É preciso olhar essas cadeias e as diferenças que existem entre elas. Às vezes, se tenta com a varinha mágica colocar um imposto para todo mundo, sendo que você tem respostas diferentes de diferentes cadeias. Por exemplo, as cadeias que têm impacto na questão do combustível, como de leguminosas para o biodiesel e da cana-de-açúcar e do milho para o etanol, têm que ser olhadas de forma diferente. Como nós competimos com produtos derivados do petróleo, os impostos sobre produtos fósseis têm que ser maiores.

 

Considerando a conversa que tivemos, há mais algum ponto relevante para trazermos para essa entrevista?

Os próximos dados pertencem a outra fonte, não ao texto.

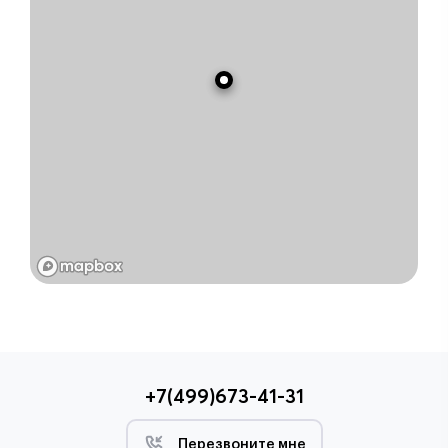
+7(499)673-41-31
Перезвоните мне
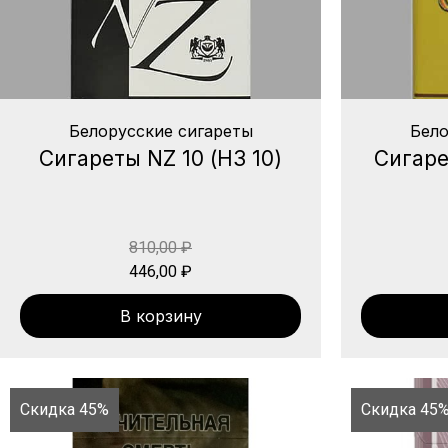
Белорусские сигареты
Бело
Сигареты NZ 10 (НЗ 10)
Сигаре
810,00
₽
446,00
₽
В корзину
Скидка 45%
Скидка 45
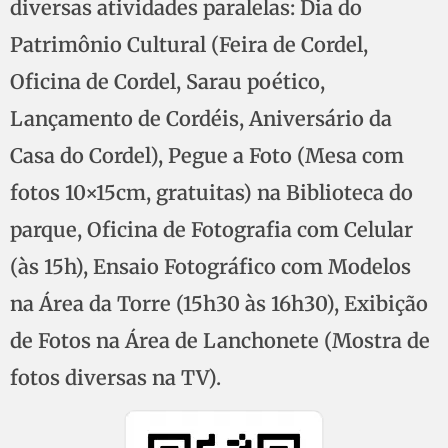
diversas atividades paralelas: Dia do
Patrimônio Cultural (Feira de Cordel,
Oficina de Cordel, Sarau poético,
Lançamento de Cordéis, Aniversário da
Casa do Cordel), Pegue a Foto (Mesa com
fotos 10×15cm, gratuitas) na Biblioteca do
parque, Oficina de Fotografia com Celular
(às 15h), Ensaio Fotográfico com Modelos
na Área da Torre (15h30 às 16h30), Exibição
de Fotos na Área de Lanchonete (Mostra de
fotos diversas na TV).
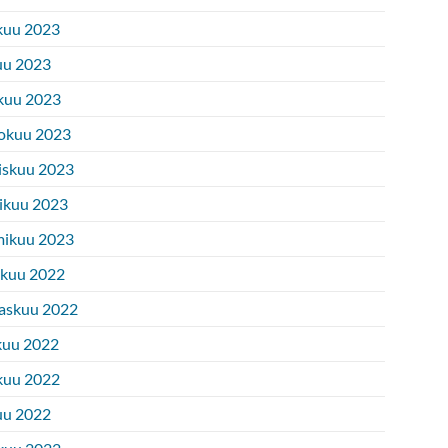
kuu 2023
uu 2023
kuu 2023
okuu 2023
iskuu 2023
ikuu 2023
ikuu 2023
ukuu 2022
askuu 2022
kuu 2022
kuu 2022
uu 2022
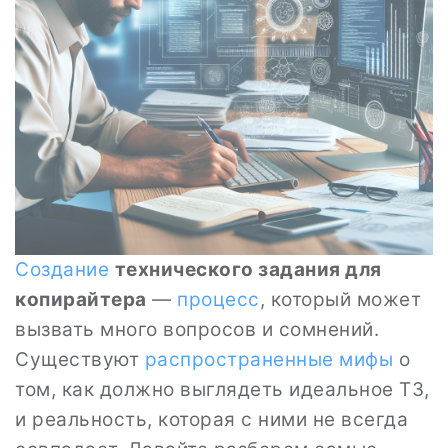
Создание
технического задания для
копирайтера
—
процесс
, который может
вызвать много вопросов и сомнений.
Существуют
распространенные
мифы
о
том, как должно выглядеть идеальное ТЗ,
и реальность, которая с ними не всегда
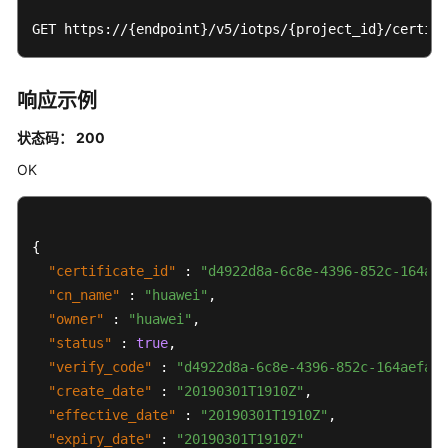
证
GET https://{endpoint}/v5/iotps/{project_id}/certifi
码/
验
证
响应示例
设
备
状态码： 200
CA
证
OK
书
设
{
备
"certificate_id"
:
"d4922d8a-6c8e-4396-852c-164aef
管
"cn_name"
:
"huawei"
,
理
"owner"
:
"huawei"
,
"status"
:
true
,
产
"verify_code"
:
"d4922d8a-6c8e-4396-852c-164aefa66
品
"create_date"
管
:
"20190301T1910Z"
,
理
"effective_date"
:
"20190301T1910Z"
,
"expiry_date"
:
"20190301T1910Z"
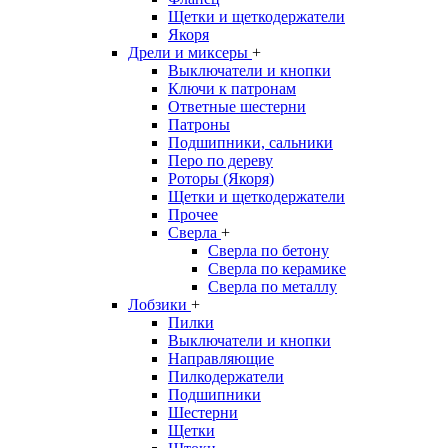
Щетки и щеткодержатели
Якоря
Дрели и миксеры
+
Выключатели и кнопки
Ключи к патронам
Ответные шестерни
Патроны
Подшипники, сальники
Перо по дереву
Роторы (Якоря)
Щетки и щеткодержатели
Прочее
Сверла
+
Сверла по бетону
Сверла по керамике
Сверла по металлу
Лобзики
+
Пилки
Выключатели и кнопки
Направляющие
Пилкодержатели
Подшипники
Шестерни
Щетки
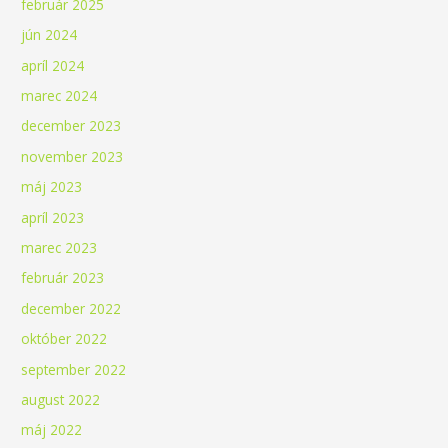
február 2025
jún 2024
apríl 2024
marec 2024
december 2023
november 2023
máj 2023
apríl 2023
marec 2023
február 2023
december 2022
október 2022
september 2022
august 2022
máj 2022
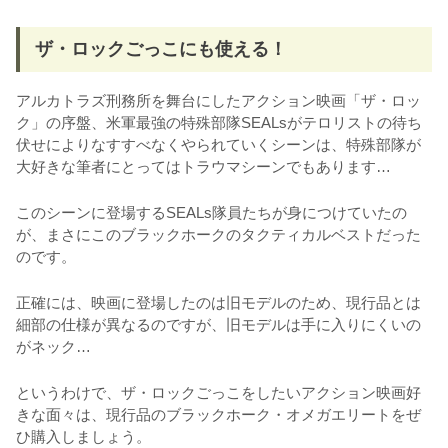
ザ・ロックごっこにも使える！
アルカトラズ刑務所を舞台にしたアクション映画「ザ・ロッ
ク」の序盤、米軍最強の特殊部隊SEALsがテロリストの待ち
伏せによりなすすべなくやられていくシーンは、特殊部隊が
大好きな筆者にとってはトラウマシーンでもあります…
このシーンに登場するSEALs隊員たちが身につけていたの
が、まさにこのブラックホークのタクティカルベストだった
のです。
正確には、映画に登場したのは旧モデルのため、現行品とは
細部の仕様が異なるのですが、旧モデルは手に入りにくいの
がネック…
というわけで、ザ・ロックごっこをしたいアクション映画好
きな面々は、現行品のブラックホーク・オメガエリートをぜ
ひ購入しましょう。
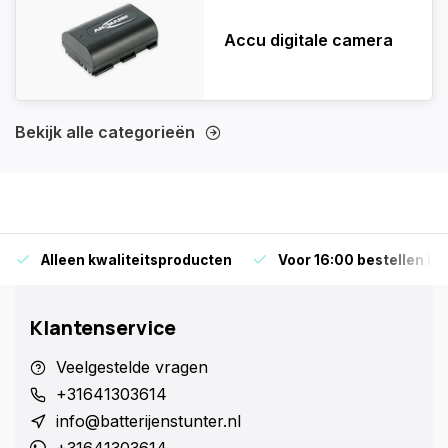
Accu digitale camera
Bekijk alle categorieën
Alleen kwaliteitsproducten
Voor 16:00 bestellen is
Klantenservice
Veelgestelde vragen
+31641303614
info@batterijenstunter.nl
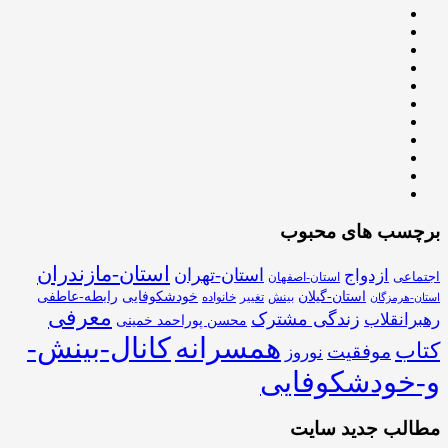
برچسب های محبوب
استان-مازندران
استان-تهران
ازدواج
اجتماعی
استان-اصفهان
استان-گیلان
خودشکوفایی
رابطه-عاطفی
بینش
تغییر
خانواده
استان-هرمزگان
معرفی
زندگی مشترک
رهبرانقلاب
محسن پوراحمد خمینی
همسرانه
کانال-بینش-
کتاب
موفقیت
نوروز
و-خودشکوفایی
مطالب جدید سایت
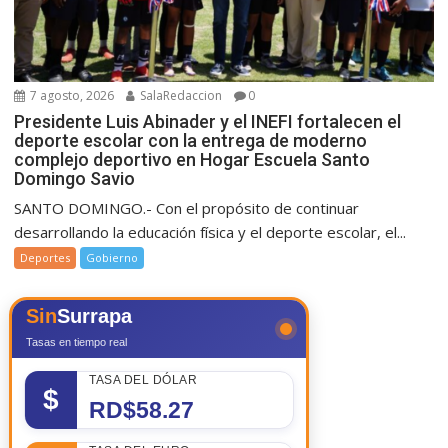
7 agosto, 2026
SalaRedaccion
0
Presidente Luis Abinader y el INEFI fortalecen el
deporte escolar con la entrega de moderno
complejo deportivo en Hogar Escuela Santo
Domingo Savio
SANTO DOMINGO.- Con el propósito de continuar
desarrollando la educación física y el deporte escolar, el...
Deportes
Gobierno
Sin
Surrapa
Tasas en tiempo real
TASA DEL DÓLAR
$
RD$58.27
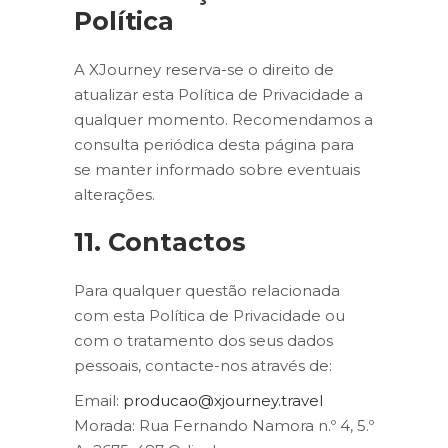
Política
A XJourney reserva-se o direito de
atualizar esta Política de Privacidade a
qualquer momento. Recomendamos a
consulta periódica desta página para
se manter informado sobre eventuais
alterações.
11. Contactos
Para qualquer questão relacionada
com esta Política de Privacidade ou
com o tratamento dos seus dados
pessoais, contacte-nos através de:
Email:
producao@xjourney.travel
Morada: Rua Fernando Namora n.º 4, 5.º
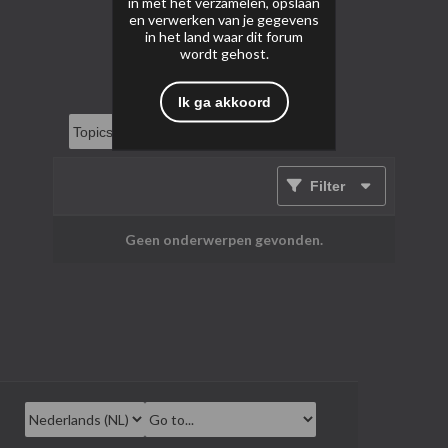
in met het verzamelen, opslaan
en verwerken van je gegevens
in het land waar dit forum
wordt gehost.
Ik ga akkoord
Filter
Geen onderwerpen gevonden.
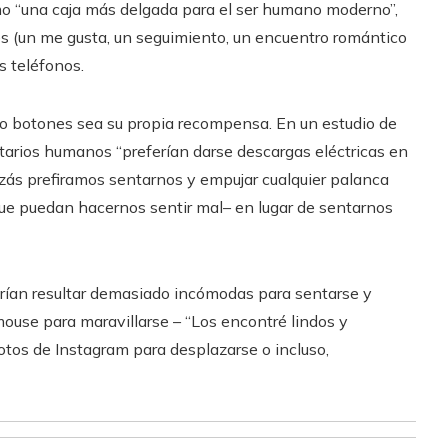
mo “una caja más delgada para el ser humano moderno”,
s (un me gusta, un seguimiento, un encuentro romántico
 teléfonos.
 botones sea su propia recompensa. En un estudio de
tarios humanos “preferían darse descargas eléctricas en
zás prefiramos sentarnos y empujar cualquier palanca
que puedan hacernos sentir mal– en lugar de sentarnos
drían resultar demasiado incómodas para sentarse y
ouse para maravillarse – “Los encontré lindos y
e fotos de Instagram para desplazarse o incluso,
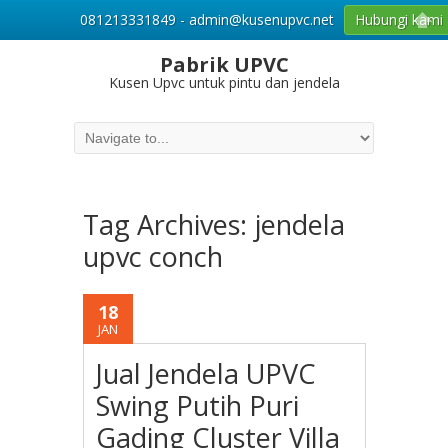
081213331849 - admin@kusenupvc.net
Hubungi kami
Pabrik UPVC
Kusen Upvc untuk pintu dan jendela
Tag Archives:
jendela
upvc conch
18
JAN
Jual Jendela UPVC
Swing Putih Puri
Gading Cluster Villa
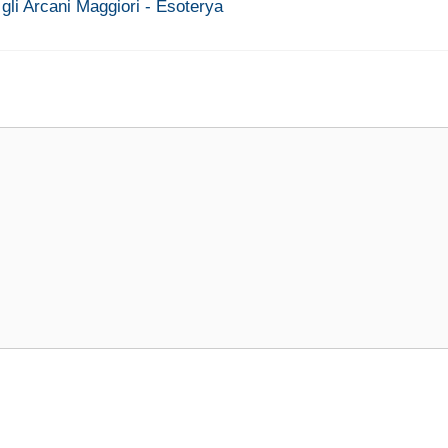
gli Arcani Maggiori - Esoterya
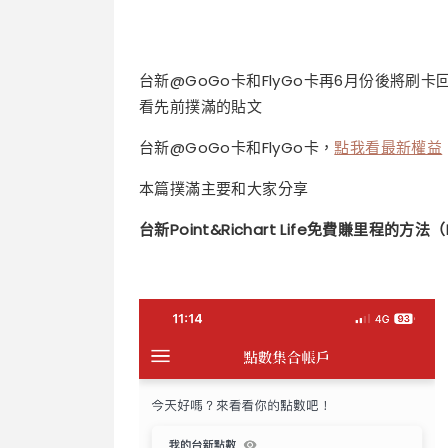
台新@GoGo卡和FlyGo卡再6月份後將刷
看先前撲滿的貼文
台新@GoGo卡和FlyGo卡，
點我看最新權益
本篇撲滿主要和大家分享
台新Point&Richart Life免費賺里程的方法（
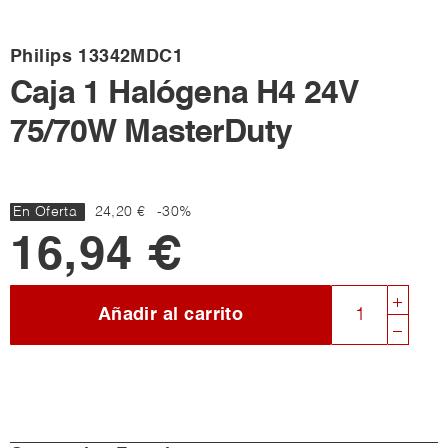
Philips
13342MDC1
Caja 1 Halógena H4 24V
75/70W MasterDuty
En Oferta
24,20 €
-30%
16,94 €
Añadir al carrito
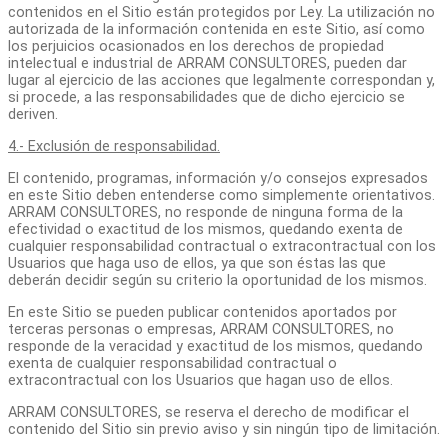
contenidos en el Sitio están protegidos por Ley. La utilización no
autorizada de la información contenida en este Sitio, así como
los perjuicios ocasionados en los derechos de propiedad
intelectual e industrial de ARRAM CONSULTORES, pueden dar
lugar al ejercicio de las acciones que legalmente correspondan y,
si procede, a las responsabilidades que de dicho ejercicio se
deriven.
4.- Exclusión de responsabilidad.
El contenido, programas, información y/o consejos expresados
en este Sitio deben entenderse como simplemente orientativos.
ARRAM CONSULTORES, no responde de ninguna forma de la
efectividad o exactitud de los mismos, quedando exenta de
cualquier responsabilidad contractual o extracontractual con los
Usuarios que haga uso de ellos, ya que son éstas las que
deberán decidir según su criterio la oportunidad de los mismos.
En este Sitio se pueden publicar contenidos aportados por
terceras personas o empresas, ARRAM CONSULTORES, no
responde de la veracidad y exactitud de los mismos, quedando
exenta de cualquier responsabilidad contractual o
extracontractual con los Usuarios que hagan uso de ellos.
ARRAM CONSULTORES, se reserva el derecho de modificar el
contenido del Sitio sin previo aviso y sin ningún tipo de limitación.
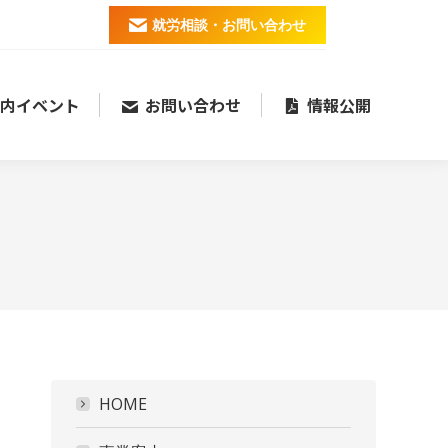
就労相談・お問い合わせ
内イベント
お問い合わせ
情報公開
HOME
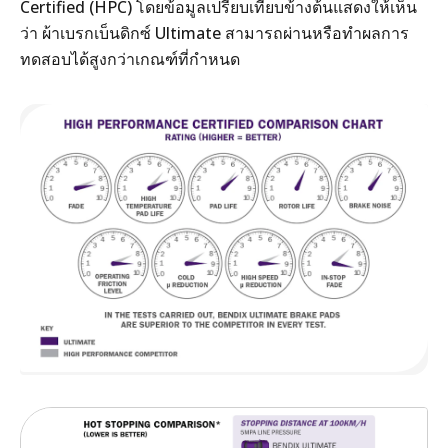
Certified (HPC) โดยข้อมูลเปรียบเทียบข้างต้นแสดงให้เห็น
ว่า ผ้าเบรกเบ็นดิกซ์ Ultimate สามารถผ่านหรือทำผลการ
ทดสอบได้สูงกว่าเกณฑ์ที่กำหนด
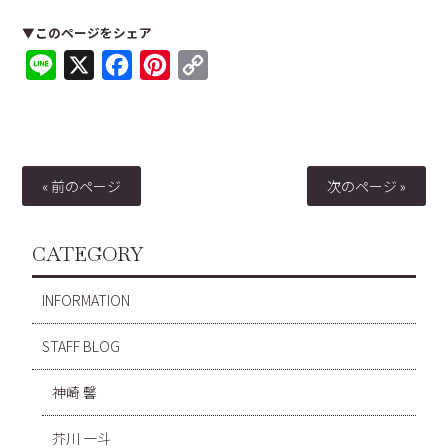
▼このページをシェア
Line
X
Facebook
Pinterest
Copy
Link
« 前のページ
次のページ »
CATEGORY
INFORMATION
STAFF BLOG
神崎 馨
芥川 一斗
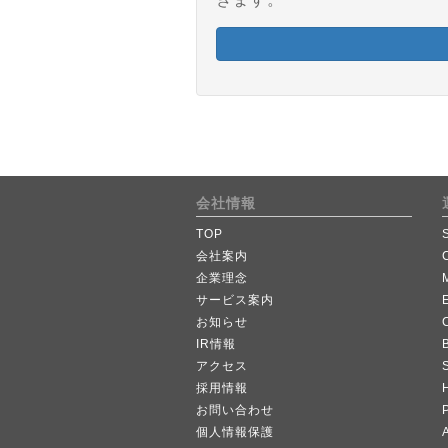
会社情報
TOP
会社案内
企業理念
サービス案内
お知らせ
IR情報
B
アクセス
採用情報
お問い合わせ
個人情報保護
A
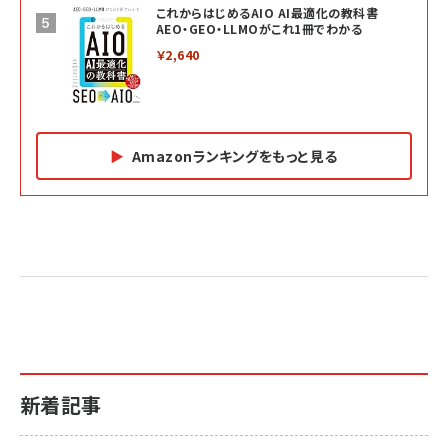
これからはじめるAIO AI最適化の教科書
AEO・GEO・LLMOがこれ1冊でわかる
￥2,640
Amazonランキングをもっと見る
Amazon マーケティング・セールス全般関連書籍 の
Amazon ビジネス・経済関連書籍 の売れ筋ランキン
Amazon 経営戦略関連書籍 の売れ筋ランキング
売れ筋ランキング
グ
更新日時：2026/06/26 19:05
更新日時：2026/06/26 19:05
更新日時：2026/06/26 19:05
2億円を売り上げたプロが教える note×AI 最強の
anan(アンアン)2026/07/01号 No.2501[魅せる
ベインキャピタル 企業価値向上力の秘密
副業
カラダ2026／宮舘涼太]
￥2,640
￥1,870
￥880
イシューからはじめよ［改訂版］――知的生産の「シンプ
小さな会社は戦略が9割
anan(アンアン)2026/06/24号 No.2500増刊
ルな本質」
スペシャルエディション[王道エンタメの矜持／
￥1,980
新着記事
BTS]
￥2,200
￥1,100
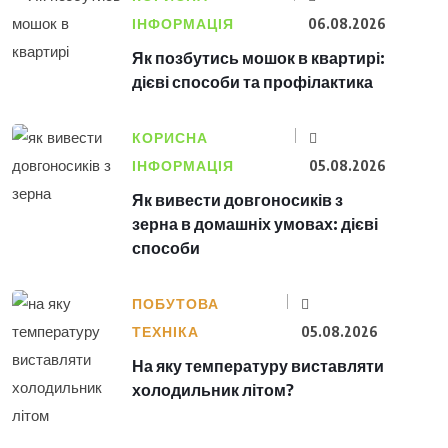
ІНФОРМАЦІЯ
06.08.2026
Як позбутись мошок в квартирі:
дієві способи та профілактика
КОРИСНА
ІНФОРМАЦІЯ
05.08.2026
Як вивести довгоносиків з
зерна в домашніх умовах: дієві
способи
ПОБУТОВА
ТЕХНІКА
05.08.2026
На яку температуру виставляти
холодильник літом?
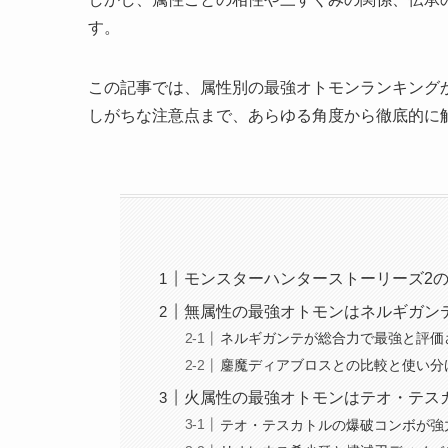
す。
この記事では、属性別の最強オトモンランキング
しがちな注意点まで、あらゆる角度から徹底的に
モンスターハンターストーリーズ2の
無属性の最強オトモンはネルギガン
ネルギガンテが総合力で最強と評価
鏖魔ディアブロスとの比較と使い分
火属性の最強オトモンはテオ・テス
テオ・テスカトルの爆破コンボが強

O ponto mais relevante, que é uma preocupação grave que todos temos, é com uma menor intervenção do governo na economia. Independente do governo, aprendemos que a redução de intervenção foi excelente para o agro. Se você olhar o que aconteceu no pós-governo FHC, o governo Lula manteve a linha, mas piorou muito quando o governo Dilma interveio. Houve uma piora significativa que todos sentiram. Nos governos Temer e Bolsonaro, tivemos uma redução muito saudável da caneta do governo, mas, no final do governo Bolsonaro, houve alguma intervenção na área de combustíveis que foi muito negativa para todos os atores.

O governo tem que buscar, realmente, conversar com o setor produtivo e usar menos a caneta, ou usá-la quando conseguir consenso, para não trazer impactos negativos para diferentes cadeias e atores, e, consequentemente, para o PIB brasileiro.